------ Available records

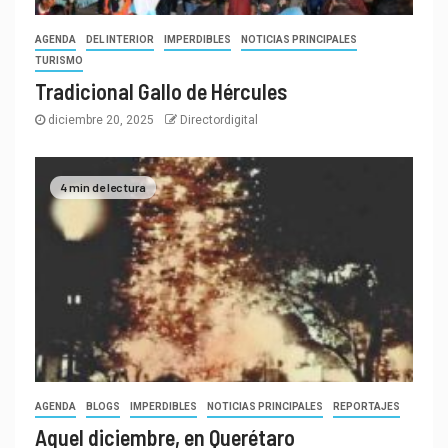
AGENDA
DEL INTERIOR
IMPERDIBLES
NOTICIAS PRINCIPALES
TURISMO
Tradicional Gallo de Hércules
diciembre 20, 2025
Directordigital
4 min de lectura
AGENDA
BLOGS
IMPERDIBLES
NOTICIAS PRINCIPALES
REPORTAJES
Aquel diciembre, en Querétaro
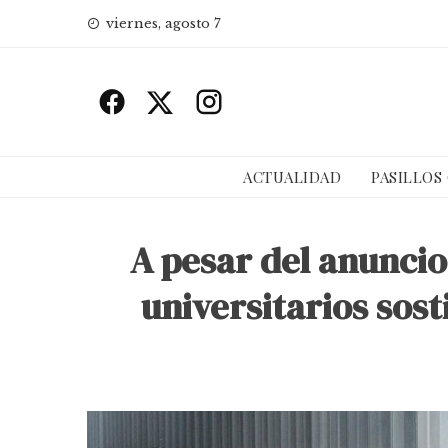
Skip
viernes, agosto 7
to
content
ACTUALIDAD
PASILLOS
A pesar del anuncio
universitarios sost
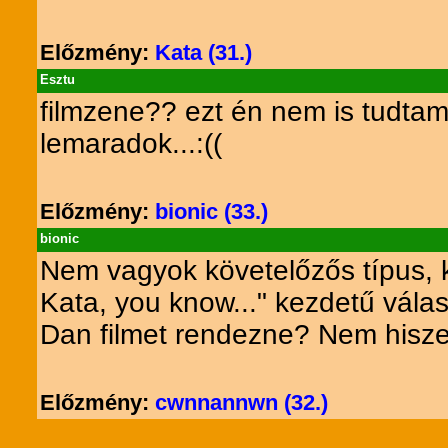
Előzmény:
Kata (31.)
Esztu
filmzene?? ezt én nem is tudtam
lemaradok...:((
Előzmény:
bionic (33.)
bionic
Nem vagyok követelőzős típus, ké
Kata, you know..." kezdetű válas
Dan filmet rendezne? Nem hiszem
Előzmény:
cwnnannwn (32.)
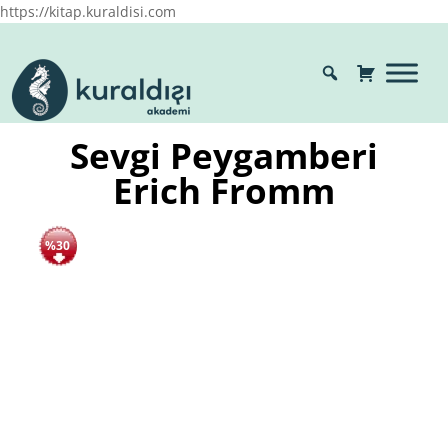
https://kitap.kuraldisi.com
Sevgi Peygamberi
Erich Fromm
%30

------------
------ Available records

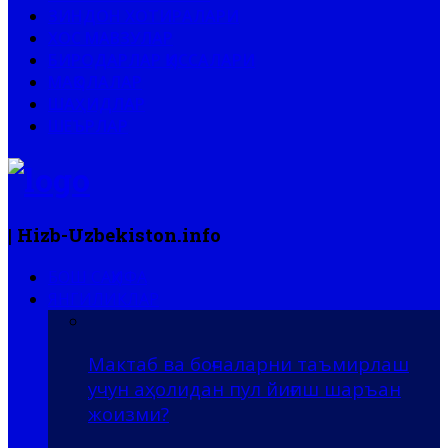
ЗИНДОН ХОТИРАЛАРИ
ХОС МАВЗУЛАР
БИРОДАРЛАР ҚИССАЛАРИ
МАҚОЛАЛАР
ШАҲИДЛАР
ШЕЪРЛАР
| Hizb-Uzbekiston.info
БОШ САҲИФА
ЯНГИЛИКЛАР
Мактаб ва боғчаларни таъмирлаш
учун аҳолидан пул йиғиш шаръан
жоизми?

------------
------ Available records

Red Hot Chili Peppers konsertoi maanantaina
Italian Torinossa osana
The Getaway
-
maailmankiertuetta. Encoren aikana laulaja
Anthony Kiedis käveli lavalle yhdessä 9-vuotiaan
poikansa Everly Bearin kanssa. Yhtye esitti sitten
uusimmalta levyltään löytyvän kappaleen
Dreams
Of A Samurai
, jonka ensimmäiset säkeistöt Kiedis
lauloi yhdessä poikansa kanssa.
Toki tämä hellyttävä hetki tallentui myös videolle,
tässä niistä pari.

------------

About this task:
Copy each line in the entries above where the word "Kiedis" shows up.

Problem solution:
Anthony Kiedis käveli lavalle yhdessä 9-vuotiaan
, jonka ensimmäiset säkeistöt Kiedis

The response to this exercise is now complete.